• [Records from a collection]
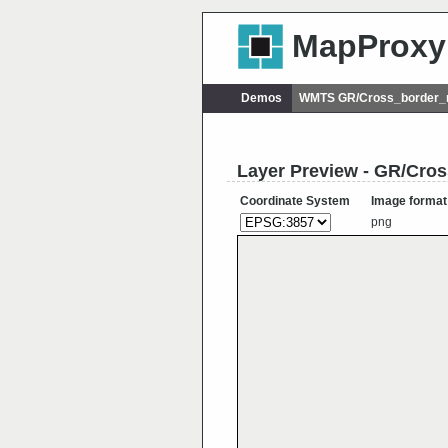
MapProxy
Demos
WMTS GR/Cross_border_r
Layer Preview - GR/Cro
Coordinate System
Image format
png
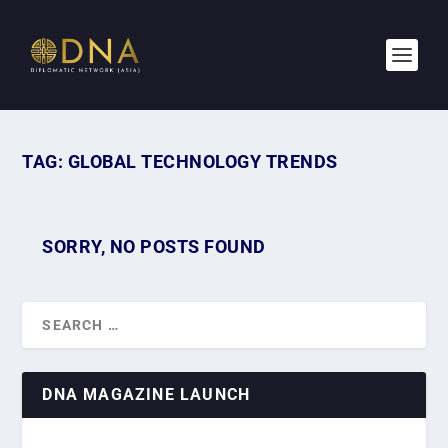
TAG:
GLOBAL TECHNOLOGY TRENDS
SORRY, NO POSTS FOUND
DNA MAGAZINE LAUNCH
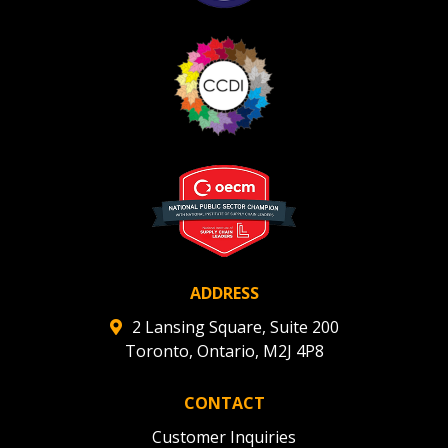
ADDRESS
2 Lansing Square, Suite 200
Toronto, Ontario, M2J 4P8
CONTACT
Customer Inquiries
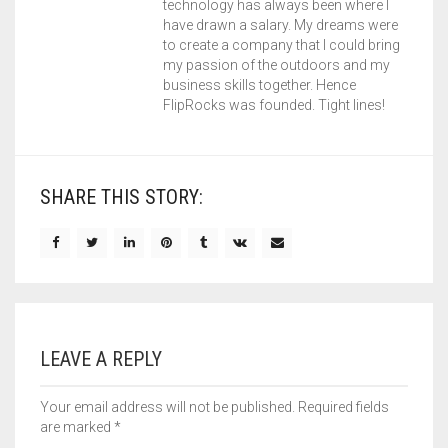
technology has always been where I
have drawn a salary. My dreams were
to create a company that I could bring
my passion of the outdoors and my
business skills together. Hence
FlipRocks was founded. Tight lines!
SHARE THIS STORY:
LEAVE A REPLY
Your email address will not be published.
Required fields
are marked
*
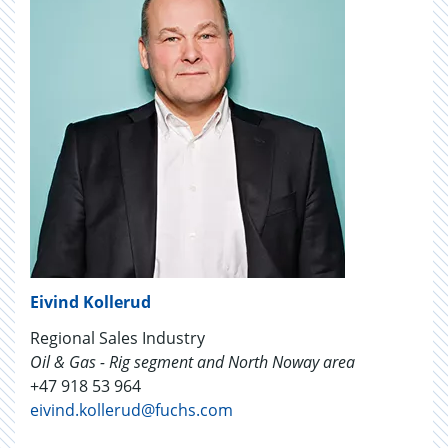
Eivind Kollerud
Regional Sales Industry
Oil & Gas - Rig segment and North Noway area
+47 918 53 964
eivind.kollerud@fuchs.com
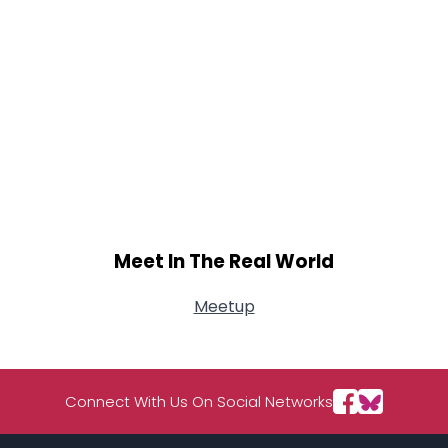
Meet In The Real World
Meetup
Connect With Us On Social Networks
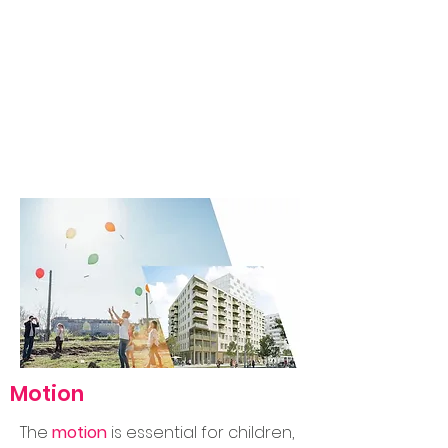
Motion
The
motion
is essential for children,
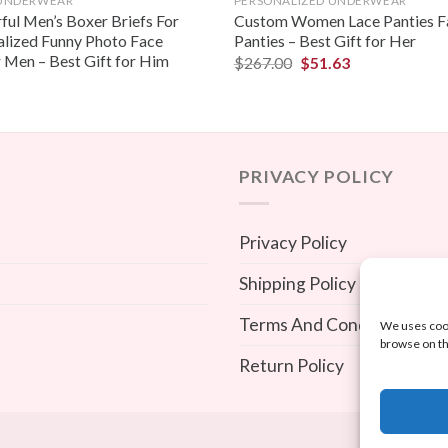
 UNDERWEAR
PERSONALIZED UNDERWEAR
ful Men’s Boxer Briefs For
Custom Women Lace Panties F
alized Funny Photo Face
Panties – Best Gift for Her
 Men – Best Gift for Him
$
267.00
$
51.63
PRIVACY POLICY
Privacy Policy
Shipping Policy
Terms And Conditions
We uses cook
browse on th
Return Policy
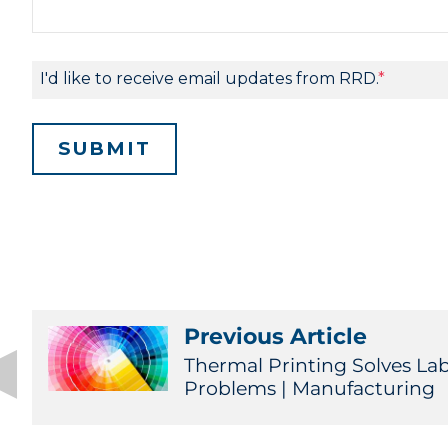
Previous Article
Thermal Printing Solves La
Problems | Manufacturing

---

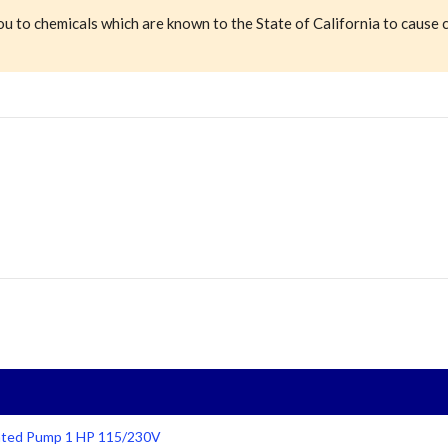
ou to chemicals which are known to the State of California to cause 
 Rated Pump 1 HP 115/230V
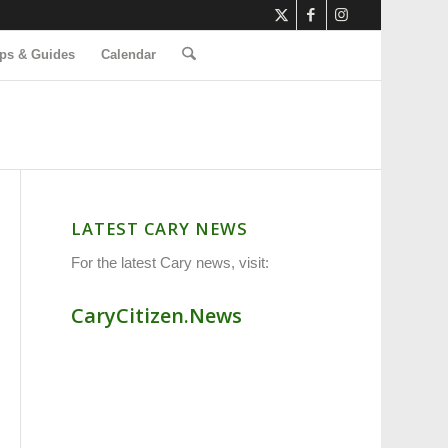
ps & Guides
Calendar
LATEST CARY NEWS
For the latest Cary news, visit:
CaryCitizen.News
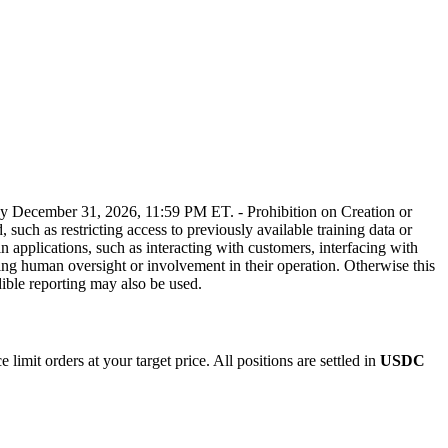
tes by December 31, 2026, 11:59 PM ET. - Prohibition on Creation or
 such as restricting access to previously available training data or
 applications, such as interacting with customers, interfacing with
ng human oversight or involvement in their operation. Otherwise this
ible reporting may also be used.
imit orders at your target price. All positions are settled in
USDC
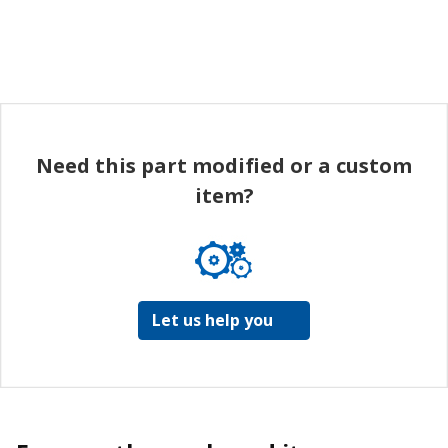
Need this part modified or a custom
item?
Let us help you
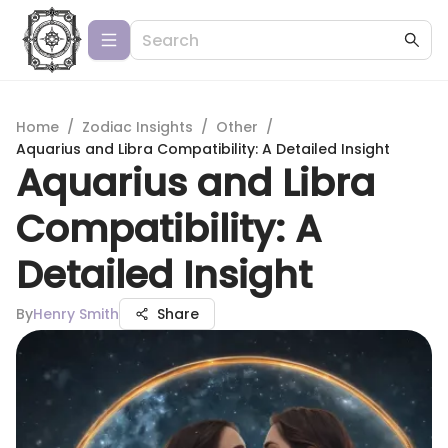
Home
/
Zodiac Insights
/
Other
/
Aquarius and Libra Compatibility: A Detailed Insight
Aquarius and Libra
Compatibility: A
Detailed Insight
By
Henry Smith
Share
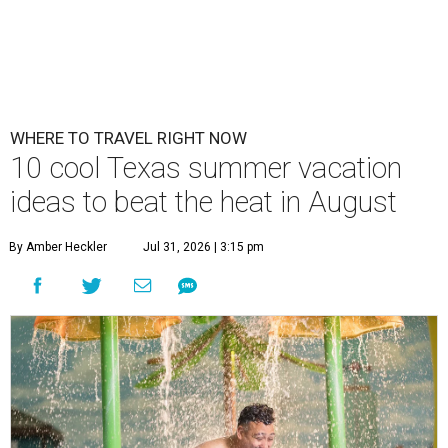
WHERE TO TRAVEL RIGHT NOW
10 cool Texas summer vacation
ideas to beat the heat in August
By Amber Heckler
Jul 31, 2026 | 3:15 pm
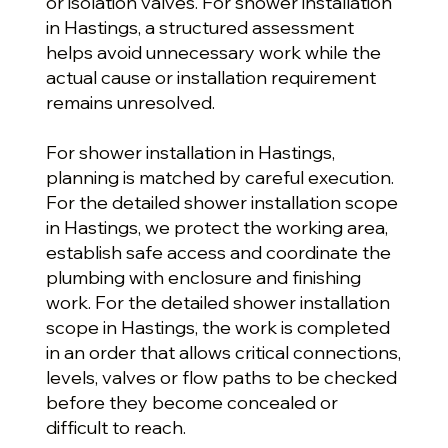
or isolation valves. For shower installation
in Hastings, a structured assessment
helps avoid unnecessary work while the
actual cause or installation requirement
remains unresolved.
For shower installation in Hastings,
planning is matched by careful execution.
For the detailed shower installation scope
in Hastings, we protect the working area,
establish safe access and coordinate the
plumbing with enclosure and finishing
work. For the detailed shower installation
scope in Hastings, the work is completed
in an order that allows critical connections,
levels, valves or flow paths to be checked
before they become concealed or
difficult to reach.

• [Task directions]
An exact copy is needed. It runs from the line above containing "Toronto, Ontario, M2J 4P8" down to the line containing "FlipRocks was founded. Tight lines!", both included, with no pictures.

• [Response to this exercise]
Toronto, Ontario, M2J 4P8
CONTACT
Customer Inquiries
technology has always been where I
have drawn a salary. My dreams were
to create a company that I could bring
my passion of the outdoors and my
business skills together. Hence
FlipRocks was founded. Tight lines!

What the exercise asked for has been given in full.